Co-design Exploration Most benchmarks gain performance, but some lose performance. The results are more balanced than when performing only architecture exploration. Select the architecture/optimization configuration that performs best. On average, this leads to an ED value of 0.67 compared with the baseline.

Co-design Exploration The best compiler optimizations vary across the architecture space. Good optimizations for one architecture are not suitable for others. So it is important to explore both spaces simultaneously. toast benchmark: The optimizations that are best on the baseline architecture are actually worse than compiling with -O1 on other configurations. All benchmarks: Baseline good optimizations: Run 1000 optimizations on the baseline architecture and select those that are within 5% of the best found for each benchmark. Then, for each other architecture, run the benchmarks compiled with these optimizations again to determine the average ED value. Compare this with the best ED value achievable on that configuration. For some architectures, the baseline good optimizations are actually worse than compiling with -O1 on other configurations. 35 benchmarks x 200 configurations x 1000 optimizations = 7 million simulations

Predictor It is not desirable to conduct such a costly co- design space exploration. Solution: Build a machine-learning model to predict performance of optimizing compiler on any architecture. A new model needs to be created for each benchmark.
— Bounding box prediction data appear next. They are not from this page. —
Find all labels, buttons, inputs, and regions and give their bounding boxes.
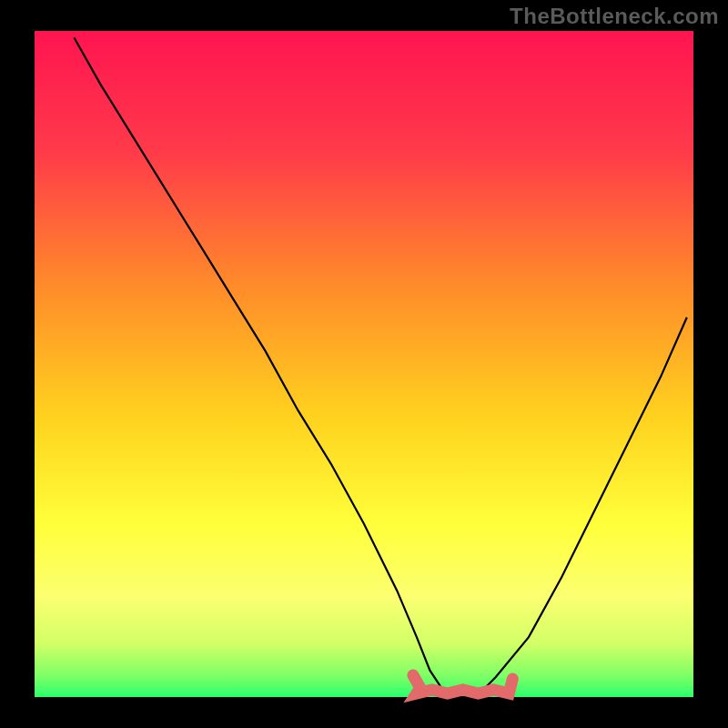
bottleneck-chart: [0, 0, 728, 728]
plot-area: [35, 31, 693, 697]
chart-frame: TheBottleneck.com: [0, 0, 728, 728]
watermark-text: TheBottleneck.com: [510, 4, 719, 29]
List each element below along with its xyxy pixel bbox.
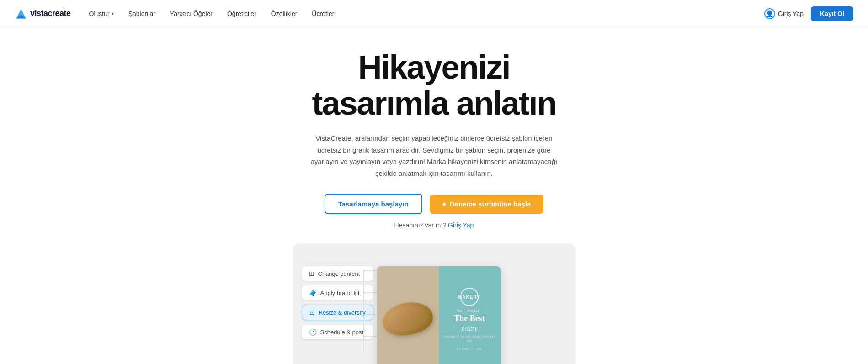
start-designing-button[interactable]: Tasarlamaya başlayın bbox=[325, 194, 422, 214]
nav-item-ucretler[interactable]: Ücretler bbox=[312, 10, 334, 17]
feature-schedule[interactable]: 🕐 Schedule & post bbox=[302, 325, 373, 339]
apply-brand-icon: 🧳 bbox=[309, 289, 317, 296]
nav-item-ozellikler[interactable]: Özellikler bbox=[271, 10, 298, 17]
design-tag: WE MADE bbox=[458, 309, 481, 313]
user-icon: 👤 bbox=[764, 8, 775, 19]
nav-item-sablonlar[interactable]: Şablonlar bbox=[128, 10, 155, 17]
navbar: vistacreate Oluştur ▾ Şablonlar Yaratıcı… bbox=[0, 0, 868, 27]
hero-section: Hikayenizi tasarımla anlatın VistaCreate… bbox=[0, 27, 868, 229]
nav-links: Oluştur ▾ Şablonlar Yaratıcı Öğeler Öğre… bbox=[89, 10, 764, 17]
hero-title: Hikayenizi tasarımla anlatın bbox=[9, 49, 859, 121]
pastry-image bbox=[380, 299, 435, 339]
logo[interactable]: vistacreate bbox=[15, 7, 71, 20]
schedule-icon: 🕐 bbox=[309, 328, 317, 336]
signin-link[interactable]: Giriş Yap bbox=[448, 222, 474, 229]
design-subtext: Visit any of our cafe locations to try i… bbox=[443, 334, 496, 343]
design-footer-url: BAKERY.COM bbox=[457, 347, 482, 350]
diamond-icon: ♦ bbox=[442, 200, 446, 208]
bakery-badge: BAKERY bbox=[460, 288, 479, 306]
resize-icon: ⊡ bbox=[309, 309, 315, 316]
design-preview-card: BAKERY WE MADE The Best pastry Visit any… bbox=[377, 266, 501, 364]
design-headline: The Best bbox=[454, 314, 485, 323]
signup-button[interactable]: Kayıt Ol bbox=[811, 6, 853, 21]
logo-text: vistacreate bbox=[30, 9, 71, 18]
nav-right: 👤 Giriş Yap Kayıt Ol bbox=[764, 6, 853, 21]
hero-subtitle: VistaCreate, aralarından seçim yapabilec… bbox=[306, 132, 562, 179]
hero-buttons: Tasarlamaya başlayın ♦ Deneme sürümüne b… bbox=[9, 194, 859, 214]
feature-change-content[interactable]: ⊞ Change content bbox=[302, 266, 373, 281]
design-card-left bbox=[377, 266, 439, 364]
demo-container: ⊞ Change content 🧳 Apply brand kit ⊡ Res… bbox=[293, 243, 576, 364]
nav-item-ogreticiler[interactable]: Öğreticiler bbox=[227, 10, 256, 17]
demo-section: ⊞ Change content 🧳 Apply brand kit ⊡ Res… bbox=[0, 243, 868, 364]
design-card-right: BAKERY WE MADE The Best pastry Visit any… bbox=[439, 266, 501, 364]
change-content-icon: ⊞ bbox=[309, 270, 314, 277]
feature-pills: ⊞ Change content 🧳 Apply brand kit ⊡ Res… bbox=[302, 266, 373, 339]
nav-item-yaratici[interactable]: Yaratıcı Öğeler bbox=[170, 10, 213, 17]
nav-item-olustur[interactable]: Oluştur ▾ bbox=[89, 10, 114, 17]
trial-button[interactable]: ♦ Deneme sürümüne başla bbox=[430, 195, 544, 214]
feature-apply-brand[interactable]: 🧳 Apply brand kit bbox=[302, 285, 373, 300]
login-link[interactable]: 👤 Giriş Yap bbox=[764, 8, 804, 19]
logo-icon bbox=[15, 7, 27, 20]
feature-resize[interactable]: ⊡ Resize & diversify bbox=[302, 305, 373, 320]
design-script-word: pastry bbox=[462, 325, 478, 332]
chevron-down-icon: ▾ bbox=[112, 11, 114, 16]
signin-hint-area: Hesabınız var mı? Giriş Yap bbox=[9, 222, 859, 229]
bakery-label: BAKERY bbox=[458, 295, 480, 300]
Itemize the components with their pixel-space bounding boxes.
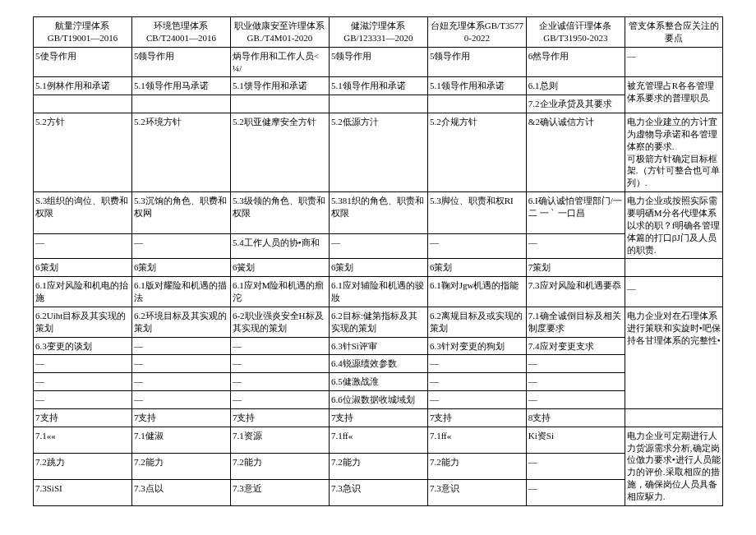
col-header-1: 航量泞理体系 GB/T19001—2016 bbox=[34, 17, 132, 48]
table-cell: 5.1例林作用和承诺 bbox=[34, 77, 132, 95]
table-cell: 6簧划 bbox=[230, 259, 329, 277]
table-cell: 7.3急识 bbox=[329, 479, 427, 505]
table-row: 7.3SiSI7.3点以7.3意近7.3急识7.3意识— bbox=[34, 479, 723, 505]
comparison-table: 航量泞理体系 GB/T19001—2016 环境笆理体系 CB/T24001—2… bbox=[33, 16, 723, 506]
table-row: 7支持7支持7支持7支持7支持8支持 bbox=[34, 408, 723, 427]
table-row: 5使导作用5领导作用炳导作用和工作人员<¼/5领导作用5领导作用6然导作用— bbox=[34, 47, 723, 77]
table-cell: 6.I确认诚怕管理部门/一二 一 ˋ 一口昌 bbox=[526, 192, 625, 234]
table-cell: Ki资Si bbox=[526, 427, 625, 453]
table-cell: — bbox=[427, 373, 526, 391]
table-cell: 5.3脚位、职责和权RI bbox=[427, 192, 526, 234]
table-row: ———6.4锐源绩效参数—— bbox=[34, 355, 723, 373]
table-cell: 5.2低源方汁 bbox=[329, 113, 427, 192]
table-cell: — bbox=[427, 355, 526, 373]
table-cell: 7.3应对风险和机遇要忝 bbox=[526, 277, 625, 307]
table-row: 6.3变更的谈划——6.3针Si评审6.3针对变更的狗划7.4应对变更支求 bbox=[34, 337, 723, 355]
table-row: 7.2企业承贷及其要求 bbox=[34, 95, 723, 113]
table-cell: 7支持 bbox=[230, 408, 329, 427]
table-cell: 5.3级领的角色、职责和权限 bbox=[230, 192, 329, 234]
table-cell: — bbox=[526, 479, 625, 505]
table-cell: 5.4工作人员的协•商和 bbox=[230, 234, 329, 259]
hdr7-l1: 管支体系整合应关注的要点 bbox=[627, 20, 721, 44]
table-cell: 电力企业建立的方计宜为虚物导承诺和各管理体察的要求.可极箭方针确定目标框架.（方… bbox=[625, 113, 722, 192]
table-cell: 6策划 bbox=[329, 259, 427, 277]
table-cell: — bbox=[230, 337, 329, 355]
table-cell: 7策划 bbox=[526, 259, 625, 277]
table-cell: 6策划 bbox=[34, 259, 132, 277]
table-cell: 电力企业或按照实际需要明硒M分各代理体系以求的职？f明确各管理体篇的打口βJ门及… bbox=[625, 192, 722, 259]
table-cell: — bbox=[526, 355, 625, 373]
table-cell: — bbox=[230, 355, 329, 373]
table-cell: 6.2离规目标及或实现的策划 bbox=[427, 307, 526, 337]
table-cell: 6策划 bbox=[131, 259, 230, 277]
table-cell: — bbox=[131, 234, 230, 259]
table-cell bbox=[625, 259, 722, 277]
table-cell: — bbox=[34, 355, 132, 373]
table-cell: 7.2能力 bbox=[329, 453, 427, 479]
hdr2-l1: 环境笆理体系 bbox=[134, 20, 228, 32]
table-cell: — bbox=[625, 47, 722, 77]
table-cell: 5领导作用 bbox=[329, 47, 427, 77]
table-cell: 6.1版对耀险和机遇的描法 bbox=[131, 277, 230, 307]
table-cell bbox=[34, 95, 132, 113]
table-cell: — bbox=[526, 453, 625, 479]
table-cell: — bbox=[427, 391, 526, 409]
table-cell: 7支持 bbox=[329, 408, 427, 427]
table-cell: — bbox=[131, 337, 230, 355]
hdr2-l2: CB/T24001—2016 bbox=[134, 32, 228, 44]
table-row: 6策划6策划6簧划6策划6策划7策划 bbox=[34, 259, 723, 277]
table-cell: — bbox=[34, 234, 132, 259]
col-header-5: 台妞充理体系GB/T35770-2022 bbox=[427, 17, 526, 48]
table-cell: 6.3针对变更的狗划 bbox=[427, 337, 526, 355]
col-header-3: 职业做康安至许理体系 GB./T4M01-2020 bbox=[230, 17, 329, 48]
hdr6-l2: GB/T31950-2023 bbox=[528, 32, 623, 44]
table-cell: 5.2方针 bbox=[34, 113, 132, 192]
cell-line: 可极箭方针确定目标框架.（方针可整合也可单列）. bbox=[627, 153, 721, 190]
table-cell: 6-2职业强炎安全H标及其实现的策划 bbox=[230, 307, 329, 337]
table-cell: 5.3沉饷的角色、职费和权网 bbox=[131, 192, 230, 234]
table-cell: — bbox=[329, 234, 427, 259]
table-cell: 5.1领导作用和承诺 bbox=[329, 77, 427, 95]
table-cell: 7.2能力 bbox=[230, 453, 329, 479]
table-cell: — bbox=[526, 391, 625, 409]
table-cell: 6.1应对辅险和机遇的骏妝 bbox=[329, 277, 427, 307]
table-row: 7.2跳力7.2能力7.2能力7.2能力7.2能力— bbox=[34, 453, 723, 479]
table-row: 6.1应对风险和机电的抬施6.1版对耀险和机遇的描法6.1应对M险和机遇的瘤沱6… bbox=[34, 277, 723, 307]
table-cell: — bbox=[131, 355, 230, 373]
table-cell: 6.6位淑数据收城域划 bbox=[329, 391, 427, 409]
table-cell: 6.2Uiht目标及其实现的策划 bbox=[34, 307, 132, 337]
table-cell: 6.1应对M险和机遇的瘤沱 bbox=[230, 277, 329, 307]
table-row: 5.2方针5.2环境方针5.2职亚健摩安全方针5.2低源方汁5.2介规方针&2确… bbox=[34, 113, 723, 192]
col-header-6: 企业诚倍讦理体条 GB/T31950-2023 bbox=[526, 17, 625, 48]
hdr3-l1: 职业做康安至许理体系 bbox=[233, 20, 327, 32]
table-cell: 6然导作用 bbox=[526, 47, 625, 77]
table-cell: 5.2介规方针 bbox=[427, 113, 526, 192]
table-cell: 6.3针Si评审 bbox=[329, 337, 427, 355]
table-row: ——5.4工作人员的协•商和——— bbox=[34, 234, 723, 259]
table-cell: 5领导作用 bbox=[427, 47, 526, 77]
table-cell: — bbox=[34, 373, 132, 391]
table-cell bbox=[329, 95, 427, 113]
table-cell: 7.2跳力 bbox=[34, 453, 132, 479]
table-cell: 7.3意识 bbox=[427, 479, 526, 505]
table-cell: 8支持 bbox=[526, 408, 625, 427]
table-cell: 7支持 bbox=[427, 408, 526, 427]
table-cell bbox=[131, 95, 230, 113]
table-cell: 7.4应对变更支求 bbox=[526, 337, 625, 355]
table-cell: 6.1鞠对Jgw机遇的指能 bbox=[427, 277, 526, 307]
table-row: ———6.5健激战淮—— bbox=[34, 373, 723, 391]
table-cell: — bbox=[526, 373, 625, 391]
table-cell: 7.1«« bbox=[34, 427, 132, 453]
col-header-4: 健滋泞理体系 GB/123331—2020 bbox=[329, 17, 427, 48]
hdr6-l1: 企业诚倍讦理体条 bbox=[528, 20, 623, 32]
table-cell bbox=[625, 408, 722, 427]
table-cell: 电力企业对在石理体系进行策联和实旋时•吧保持各甘理体系的完整性• bbox=[625, 307, 722, 408]
table-cell: 7.3意近 bbox=[230, 479, 329, 505]
table-cell: 7.1健淑 bbox=[131, 427, 230, 453]
table-cell: 6策划 bbox=[427, 259, 526, 277]
table-cell: 5.2职亚健摩安全方针 bbox=[230, 113, 329, 192]
table-cell: 7.1ff« bbox=[329, 427, 427, 453]
table-cell: 6.4锐源绩效参数 bbox=[329, 355, 427, 373]
col-header-7: 管支体系整合应关注的要点 bbox=[625, 17, 722, 48]
table-cell: 6.2目标:健第指标及其实现的策划 bbox=[329, 307, 427, 337]
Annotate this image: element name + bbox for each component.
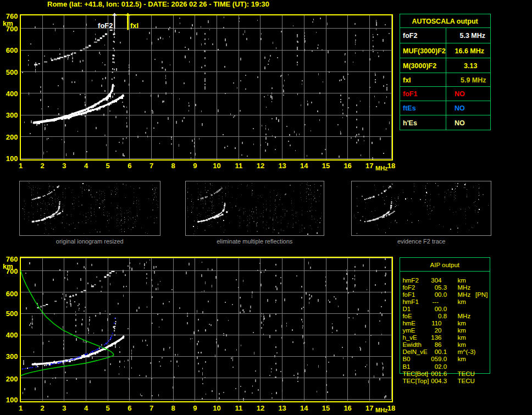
svg-text:.0: .0 (442, 291, 447, 298)
svg-text:5: 5 (106, 162, 110, 170)
svg-text:15: 15 (322, 162, 330, 170)
svg-text:13: 13 (278, 404, 286, 412)
svg-text:NO: NO (455, 104, 465, 112)
svg-text:16: 16 (343, 162, 351, 170)
svg-text:5.9 MHz: 5.9 MHz (461, 76, 486, 84)
svg-text:600: 600 (6, 290, 18, 298)
svg-text:Ewidth: Ewidth (402, 341, 422, 348)
svg-text:ymE: ymE (402, 327, 415, 334)
svg-text:B0: B0 (402, 356, 410, 362)
svg-text:.3: .3 (442, 378, 447, 384)
svg-text:h'Es: h'Es (403, 119, 417, 127)
svg-text:200: 200 (6, 133, 18, 141)
svg-text:---: --- (433, 298, 439, 305)
svg-text:h_vE: h_vE (402, 334, 417, 341)
svg-text:2: 2 (41, 162, 45, 170)
svg-text:km: km (458, 320, 466, 327)
svg-text:m^(-3): m^(-3) (458, 348, 476, 355)
svg-text:foF1: foF1 (403, 90, 417, 98)
svg-text:02: 02 (435, 363, 442, 370)
svg-text:fxI: fxI (403, 76, 411, 84)
svg-text:14: 14 (300, 404, 308, 412)
svg-text:200: 200 (6, 375, 18, 383)
svg-text:059: 059 (431, 356, 441, 362)
svg-text:400: 400 (6, 331, 18, 339)
svg-text:2: 2 (41, 404, 45, 412)
svg-text:00: 00 (435, 306, 442, 312)
svg-text:[PN]: [PN] (475, 291, 487, 298)
svg-text:500: 500 (6, 309, 18, 318)
svg-text:.0: .0 (442, 356, 447, 362)
svg-text:4: 4 (84, 162, 88, 170)
svg-text:18: 18 (387, 162, 395, 170)
svg-text:TECU: TECU (458, 378, 475, 384)
svg-text:TEC[Bot]: TEC[Bot] (402, 370, 428, 377)
svg-text:110: 110 (431, 320, 441, 327)
svg-text:100: 100 (6, 396, 18, 404)
svg-text:eliminate multiple reflections: eliminate multiple reflections (217, 238, 293, 245)
svg-text:400: 400 (6, 90, 18, 98)
svg-text:hmE: hmE (402, 320, 415, 327)
svg-text:MHz: MHz (458, 313, 471, 319)
svg-text:17: 17 (365, 404, 373, 412)
svg-text:100: 100 (6, 154, 18, 163)
svg-text:10: 10 (213, 404, 220, 412)
svg-text:12: 12 (257, 404, 264, 412)
svg-text:km: km (458, 334, 466, 341)
svg-text:16: 16 (343, 404, 351, 412)
svg-text:6: 6 (128, 162, 131, 170)
svg-text:MHz: MHz (375, 165, 388, 171)
svg-text:17: 17 (365, 162, 373, 170)
svg-text:D1: D1 (402, 306, 411, 312)
svg-text:km: km (458, 341, 466, 348)
svg-text:.3: .3 (442, 284, 447, 291)
svg-text:300: 300 (6, 352, 18, 361)
svg-text:hmF1: hmF1 (402, 298, 418, 305)
svg-text:km: km (458, 298, 466, 305)
svg-text:16.6 MHz: 16.6 MHz (455, 47, 485, 55)
svg-text:05: 05 (435, 284, 442, 291)
svg-text:300: 300 (6, 111, 18, 119)
svg-text:.6: .6 (442, 370, 447, 377)
svg-text:9: 9 (193, 162, 197, 170)
svg-text:11: 11 (235, 404, 242, 412)
svg-text:TEC[Top]: TEC[Top] (402, 378, 429, 384)
svg-text:.1: .1 (442, 348, 447, 355)
svg-text:km: km (458, 327, 466, 334)
svg-text:DelN_vE: DelN_vE (402, 348, 428, 355)
svg-text:foE: foE (402, 313, 412, 319)
svg-text:.0: .0 (442, 306, 447, 312)
svg-text:00: 00 (435, 291, 442, 298)
svg-text:8: 8 (171, 404, 175, 412)
svg-text:004: 004 (431, 378, 442, 384)
svg-text:11: 11 (235, 162, 242, 170)
svg-text:original ionogram resized: original ionogram resized (56, 238, 124, 245)
svg-text:1: 1 (19, 404, 23, 412)
svg-text:600: 600 (6, 46, 18, 54)
svg-text:ftEs: ftEs (403, 104, 416, 112)
svg-text:NO: NO (455, 119, 465, 127)
svg-text:86: 86 (435, 341, 442, 348)
svg-text:00: 00 (435, 348, 442, 355)
svg-text:B1: B1 (402, 363, 410, 370)
svg-text:TECU: TECU (458, 370, 475, 377)
svg-text:10: 10 (213, 162, 220, 170)
svg-text:001: 001 (431, 370, 441, 377)
svg-text:km: km (458, 356, 466, 362)
svg-text:MUF(3000)F2: MUF(3000)F2 (403, 47, 446, 55)
svg-text:Rome (lat: +41.8, lon: 012.5): Rome (lat: +41.8, lon: 012.5) - DATE: 20… (47, 0, 269, 8)
svg-text:AUTOSCALA output: AUTOSCALA output (412, 18, 479, 25)
svg-text:5: 5 (106, 404, 110, 412)
svg-text:18: 18 (387, 404, 395, 412)
svg-text:13: 13 (278, 162, 286, 170)
svg-text:.0: .0 (442, 363, 447, 370)
svg-text:M(3000)F2: M(3000)F2 (403, 62, 436, 70)
svg-text:foF2: foF2 (403, 32, 417, 40)
svg-text:MHz: MHz (458, 291, 471, 298)
svg-text:304: 304 (431, 277, 442, 284)
svg-text:foF1: foF1 (402, 291, 415, 298)
svg-text:foF2: foF2 (402, 284, 415, 291)
svg-text:20: 20 (435, 327, 442, 334)
svg-text:4: 4 (84, 404, 88, 412)
svg-text:15: 15 (322, 404, 330, 412)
Predictor Step 1: Run the program compiled with -O1 on 200 randomly- selected architectures. Gather performance counters to characterize its behavior. (IPC, cache utilization, branch predictor utilization, ALU utilization, register utilization, cache miss rate, branch misprediction rate) Use PCA to summarize the 9 features into 2 components. Example on fft.

Predictor Step 2: Select a number of architectures for training. (15 architectures on average) For each architecture, run the program using 1000 randomly-selected optimizations to estimate the best performance achievable. To select architectures, divide the principal component space into a 5 x 4 grid and pick one training point per tile. Darker points lead to better performance.

Predictor Step 3: Use SVM on the training data to create the model. The model learns the difference between architectures based on the performance an optimizing compiler can achieve on them. Architectures that lie in the same color region are predicted to have similar optimizing compiler behavior. The model predicts that the optimizing compiler has little effect in light areas and large effect in dark areas.

Predictor Predictions can now be made for the entire space (200 architectures). For any new architecture: Run -O1 and collect performance counters. Use PCA to reduce the number of features to 2. Make a prediction based on the color of its region.

Evaluation Used 15 architectures for training and 185 architectures for validation. The average error rate is 1.6%.

Evaluation Vaswani’s model using Artificial Neural Network tries to predict the performance of a set of compiler flags for each architecture. Used model to predict the performance of 1000 optimizations, and picked the best one as predicted value. Averaged over the whole of MiBench. Much better than Vaswani’s model.

Evaluation It is possible to determine best optimizing compiler / architecture configuration. Ran predictor on 200 randomly-selected architectures. This leads to the minimum ED value of 0.677 compared with the baseline. This is accurate and validated to be the minimum. The instruction and data caches have high associativity to avoid conflicts.

Conclusion There is the potential for significant improvement over the baseline architecture and compiler by exploring the combined co-design space. It is possible to automatically and accurately predict the performance of an optimizing compiler on any architecture, without tuning the compiler first. It is possible to determine the best possible optimizing compiler / architecture configuration, leading to significant performance improvements.